The sampling design will depend on the individuals' spatial distribution and the study's goal, among other factors (Paradis, 2020). For example, if the goal is to find signatures of selection in honey bee populations, sampling should cover environmental gradients. When sampling encompasses pairs of populations that maximize the environmental differences while minimizing the evolutionary differences, there is great potential for detecting selection footprints (Delaneau et al., 2012; Lotterhos & Whitlock, 2015). This approach was followed in a study of honey bee adaptation to altitude in East Africa (Wallberg et al., 2017). By sampling two pairs of populations representing mountain forests and lowland savannahs, the authors could detect strong candidates for adaptation to highland habitats in whole-genome scans.
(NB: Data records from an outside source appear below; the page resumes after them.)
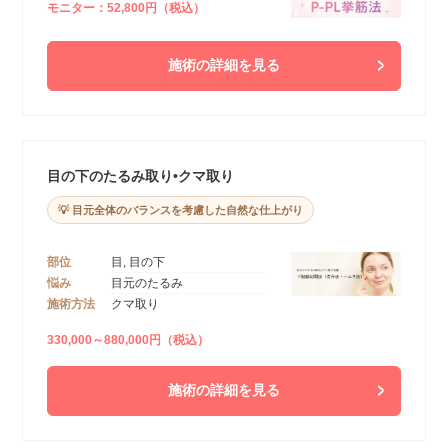
モニター：52,800円（税込）
施術の詳細を見る
目の下のたるみ取り•クマ取り
💡 目元全体のバランスを考慮した自然な仕上がり
部位
目, 目の下
悩み
目元のたるみ
施術方法
クマ取り
330,000～880,000円（税込）
施術の詳細を見る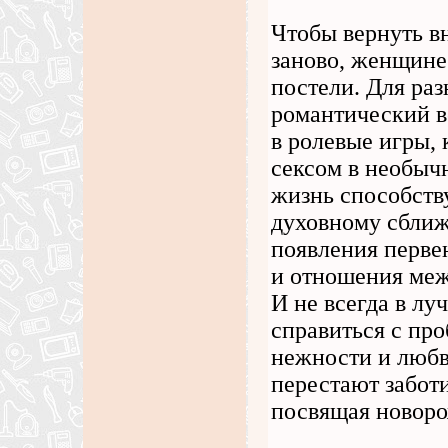
Чтобы вернуть в
заново, женщине
постели. Для ра
романтический ве
в ролевые игры, 
сексом в необыч
жизнь способств
духовному сближ
появления перве
и отношения меж
И не всегда в л
справиться с пр
нежности и любв
перестают заботи
посвящая новоро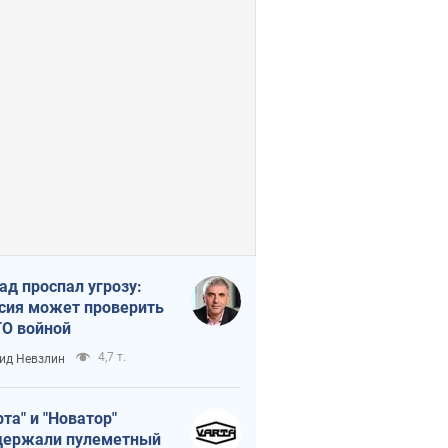
ад проспал угрозу:
сия может проверить
О войной
4,7 т.
ид Невзлин
рта" и "Новатор"
ержали пулеметный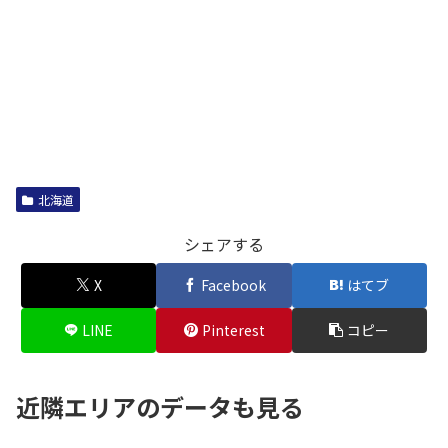
北海道
シェアする
X
Facebook
はてブ
LINE
Pinterest
コピー
近隣エリアのデータも見る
Several sampling designs can be used by honey bee researchers. For continuously distributed populations, random and systematic sampling designs (e.g., transects or grids) have proven to be effective in simulation studies (Oyler-McCance et al., 2013). The systematic design was implemented in Iberia to unravel the genetic diversity patterns and underlying processes of A. m. iberiensis, via the establishment of three north-south transects. With this design, the authors uncovered a secondary contact zone in Iberia and found evidence for selection as another evolutionary force shaping complex genetic patterns in A. m. iberiensis (Chávez-Galarza et al., 2013, 2015; Henriques, Wallberg, et al., 2018). If, on the other hand, the distribution is patchy, cluster sampling (sampling several groups of individuals) is more appropriate (Oyler-McCance et al., 2013).

4.6.1.4. Sampling workers versus drones

The choice of sampling workers (diploid) over drones (haploid) will depend on the questions being addressed and, thereby, on the type of analyses that will be performed (see Section 4.2 for more on general ploidy and pooling considerations). For example, Hardy-Weinberg Equilibrium (HWE) testing can only be done with individual diploid workers. However, there are analyses that do not require testing for HWE, and in this case, using haploid data can be advantageous. In addition to reducing sequencing costs, drones generate phased data, thereby circumventing the hurdles of statistical phasing. Phased genomic data offers increased power for detecting selection signatures by facilitating the employment of haplotype-based methods.

4.6.1.5. Sampling a single individual versus multiple individuals per colony

Classic population genetics analysis (e.g., HWE, diversity, differentiation, structure) requires sampling one single diploid worker per colony. This approach circumvents the problem of over-representing the queen’s genotype and violating the assumption of sample independence by sampling multiple individuals. However, when the study addresses questions at the intra-colony level (e.g., patriline analysis, colony structure), sampling multiple individuals is an unavoidable requirement. The number of sampled individuals per colony can vary, depending on the questions being addressed and on budget limitations. For example, the numerous studies published in the pre-genomics era, which required patriline analysis, typically sampled tens of workers per colony (61 ± 72.6; see the review of Tarpy et al. (2004)). When multiple individuals are sampled from within a colony, they have historically been genotyped separately, but pooling is becoming increasingly popular in the post-genomics era (see Section 4.2).